Models & Releases

GPT-5.2 vs Gemini 3: OpenAI's new model edges Gemini on benchmarks but loses visitors

OpenAI launches GPT-5.2 amid leaked 'code red' memo as visitors drop 6%

Deep Dive

OpenAI's GPT-5.2 arrives amid intense AI rivalry with Google's Gemini 3, which launched two weeks ago and has already caused a reported 6% drop in OpenAI's web traffic. Benchmark results show a close race: GPT-5.2 scores higher on SWE-bench (80% vs 76.2%), GPQA Diamond (92.4% vs 91.9%), and AIME 2025 without tools (100% vs 95%), while Gemini 3 leads on HLE (37.5% vs 34.5%) and MMMLU (91.8% vs 89.6%). Both models excel in different reasoning domains, with GPT-5.2 emphasizing professional knowledge work like spreadsheets, presentations, and complex multi-step projects.

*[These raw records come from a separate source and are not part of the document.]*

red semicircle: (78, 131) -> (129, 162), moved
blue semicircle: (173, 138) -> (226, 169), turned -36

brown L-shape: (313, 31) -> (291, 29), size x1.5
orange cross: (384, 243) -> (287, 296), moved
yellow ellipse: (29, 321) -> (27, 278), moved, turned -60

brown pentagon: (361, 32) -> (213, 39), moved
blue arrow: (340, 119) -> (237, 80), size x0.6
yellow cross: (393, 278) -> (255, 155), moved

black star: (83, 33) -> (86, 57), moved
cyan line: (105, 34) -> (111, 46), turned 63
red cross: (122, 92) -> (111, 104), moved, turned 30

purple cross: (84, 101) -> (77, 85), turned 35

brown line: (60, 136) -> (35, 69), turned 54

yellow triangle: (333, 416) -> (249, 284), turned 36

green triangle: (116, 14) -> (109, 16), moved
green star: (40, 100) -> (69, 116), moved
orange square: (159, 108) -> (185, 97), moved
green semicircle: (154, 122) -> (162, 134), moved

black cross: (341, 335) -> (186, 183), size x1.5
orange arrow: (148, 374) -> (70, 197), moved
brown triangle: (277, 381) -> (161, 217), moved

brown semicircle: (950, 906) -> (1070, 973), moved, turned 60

On LMArena, GPT-5.2-high currently holds second place for web development behind Claude Opus 4.5, with Gemini 3 Pro in fourth and the base GPT-5.2 in sixth. However, Gemini 3 dominates overall leaderboards for text, vision, image edit, and search, while GPT-5.2 remains unranked overall. In features, Gemini offers integrated image and video generation, while ChatGPT requires separate use of Sora for videos. Both are accessible via APIs and enterprise systems, but Google's broader media generation capabilities give it an edge for creative workflows.

Key Points
  • GPT-5.2 leads on SWE-bench (80% vs 76.2%) and AIME 2025 without tools (100% vs 95%); Gemini 3 leads on HLE (37.5% vs 34.5%) and MMMLU (91.8% vs 89.6%).
  • LMArena: GPT-5.2-high ranks #2 in web development; Gemini 3 Pro is #4, but Gemini dominates overall leaderboard categories.
  • OpenAI lost 6% of visitors in two weeks since Gemini 3 launch, per former Googler Deedy Das; Sam Altman declared 'code red' in a leaked memo.

Why It Matters

Professionals must pick models carefully: GPT-5.2 excels at coding and math, Gemini 3 at broad reasoning and media.